• **Dataset entries**:
⟨

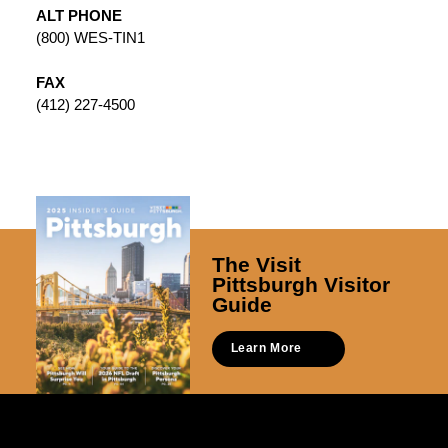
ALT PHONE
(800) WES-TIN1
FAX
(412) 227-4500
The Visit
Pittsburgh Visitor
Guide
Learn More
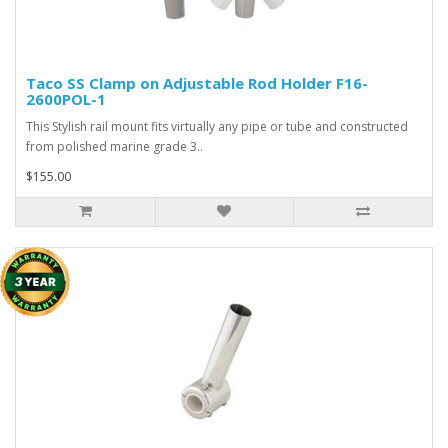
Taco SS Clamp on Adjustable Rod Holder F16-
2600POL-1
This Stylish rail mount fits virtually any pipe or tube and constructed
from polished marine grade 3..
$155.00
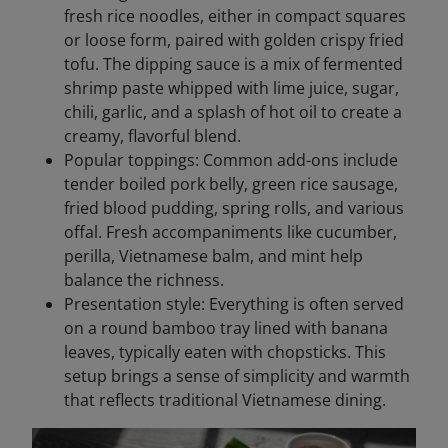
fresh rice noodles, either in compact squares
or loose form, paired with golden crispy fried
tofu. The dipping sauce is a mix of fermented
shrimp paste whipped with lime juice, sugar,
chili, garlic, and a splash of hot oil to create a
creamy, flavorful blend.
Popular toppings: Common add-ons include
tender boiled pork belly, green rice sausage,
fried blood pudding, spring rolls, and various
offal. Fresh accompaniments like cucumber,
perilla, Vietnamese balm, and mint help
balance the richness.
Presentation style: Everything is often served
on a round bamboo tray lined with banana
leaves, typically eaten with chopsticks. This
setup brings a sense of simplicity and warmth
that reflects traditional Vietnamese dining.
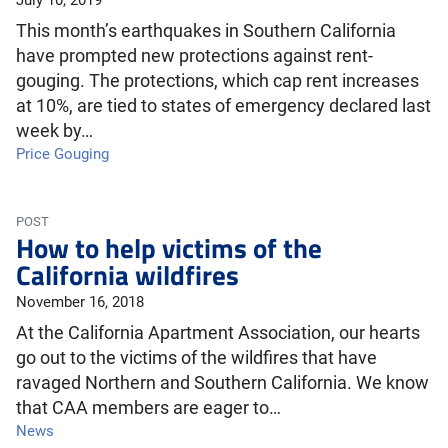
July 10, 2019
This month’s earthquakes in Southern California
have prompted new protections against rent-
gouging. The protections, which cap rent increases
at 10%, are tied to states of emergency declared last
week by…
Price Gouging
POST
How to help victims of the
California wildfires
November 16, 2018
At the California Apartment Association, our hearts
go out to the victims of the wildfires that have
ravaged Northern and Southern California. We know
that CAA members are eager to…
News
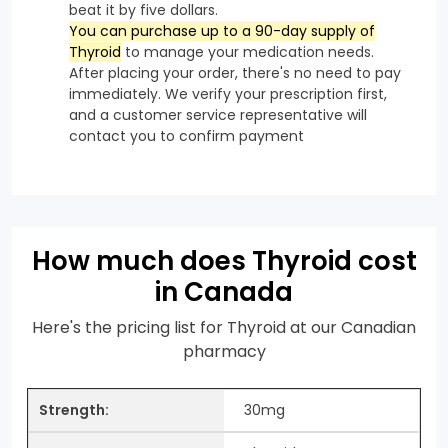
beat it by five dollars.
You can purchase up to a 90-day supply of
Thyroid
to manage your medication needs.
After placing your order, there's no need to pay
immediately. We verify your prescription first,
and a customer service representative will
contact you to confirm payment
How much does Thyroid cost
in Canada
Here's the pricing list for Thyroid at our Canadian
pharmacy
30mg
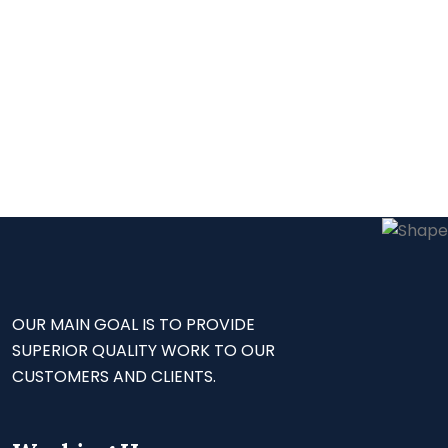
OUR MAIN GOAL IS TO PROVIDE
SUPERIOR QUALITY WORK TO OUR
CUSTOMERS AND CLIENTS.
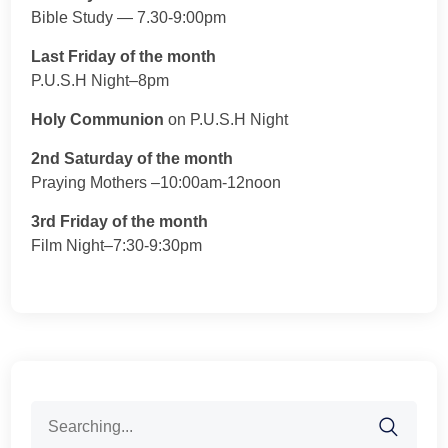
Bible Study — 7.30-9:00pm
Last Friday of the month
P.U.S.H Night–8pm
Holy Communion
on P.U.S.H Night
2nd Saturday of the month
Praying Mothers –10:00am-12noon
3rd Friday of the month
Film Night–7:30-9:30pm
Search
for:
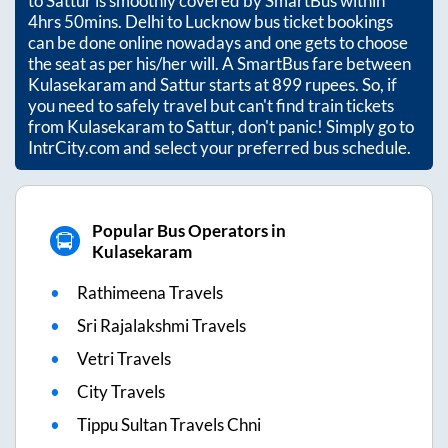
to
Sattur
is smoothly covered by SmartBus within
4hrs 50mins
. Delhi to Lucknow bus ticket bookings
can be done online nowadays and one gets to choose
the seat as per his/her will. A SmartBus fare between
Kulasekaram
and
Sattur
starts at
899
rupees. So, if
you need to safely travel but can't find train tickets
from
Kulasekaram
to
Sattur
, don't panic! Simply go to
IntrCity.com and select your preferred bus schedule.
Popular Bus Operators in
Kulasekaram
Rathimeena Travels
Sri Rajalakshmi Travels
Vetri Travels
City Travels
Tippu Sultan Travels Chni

⟩

• **Required work**:
Be exact. Write out all the entries and omit the pictures.

• **Written solution**:
ALT PHONE
(800) WES-TIN1
FAX
(412) 227-4500
The Visit
Pittsburgh Visitor
Guide
Learn More
Taco SS Clamp on Adjustable Rod Holder F16-
2600POL-1
This Stylish rail mount fits virtually any pipe or tube and constructed
from polished marine grade 3..
$155.00
fresh rice noodles, either in compact squares
or loose form, paired with golden crispy fried
tofu. The dipping sauce is a mix of fermented
shrimp paste whipped with lime juice, sugar,
chili, garlic, and a splash of hot oil to create a
creamy, flavorful blend.
Popular toppings: Common add-ons include
tender boiled pork belly, green rice sausage,
fried blood pudding, spring rolls, and various
offal. Fresh accompaniments like cucumber,
perilla, Vietnamese balm, and mint help
balance the richness.
Presentation style: Everything is often served
on a round bamboo tray lined with banana
leaves, typically eaten with chopsticks. This
setup brings a sense of simplicity and warmth
that reflects traditional Vietnamese dining.
July 10, 2019
This month’s earthquakes in Southern California
have prompted new protections against rent-
gouging. The protections, which cap rent increases
at 10%, are tied to states of emergency declared last
week by…
Price Gouging
POST
How to help victims of the
California wildfires
November 16, 2018
At the California Apartment Association, our hearts
go out to the victims of the wildfires that have
ravaged Northern and Southern California. We know
that CAA members are eager to…
News
beat it by five dollars.
You can purchase up to a 90-day supply of
Thyroid
to manage your medication needs.
After placing your order, there's no need to pay
immediately. We verify your prescription first,
and a customer service representative will
contact you to confirm payment
How much does Thyroid cost
in Canada
Here's the pricing list for Thyroid at our Canadian
pharmacy
30mg
OUR MAIN GOAL IS TO PROVIDE
SUPERIOR QUALITY WORK TO OUR
CUSTOMERS AND CLIENTS.
Bible Study — 7.30-9:00pm
Last Friday of the month
P.U.S.H Night–8pm
Holy Communion
on P.U.S.H Night
2nd Saturday of the month
Praying Mothers –10:00am-12noon
3rd Friday of the month
Film Night–7:30-9:30pm
Search
for:
to
Sattur
is smoothly covered by SmartBus within
4hrs 50mins
. Delhi to Lucknow bus ticket bookings
can be done online nowadays and one gets to choose
the seat as per his/her will. A SmartBus fare between
Kulasekaram
and
Sattur
starts at
899
rupees. So, if
you need to safely travel but can't find train tickets
from
Kulasekaram
to
Sattur
, don't panic! Simply go to
IntrCity.com and select your preferred bus schedule.
Popular Bus Operators in
Kulasekaram
Rathimeena Travels
Sri Rajalakshmi Travels
Vetri Travels
City Travels
Tippu Sultan Travels Chni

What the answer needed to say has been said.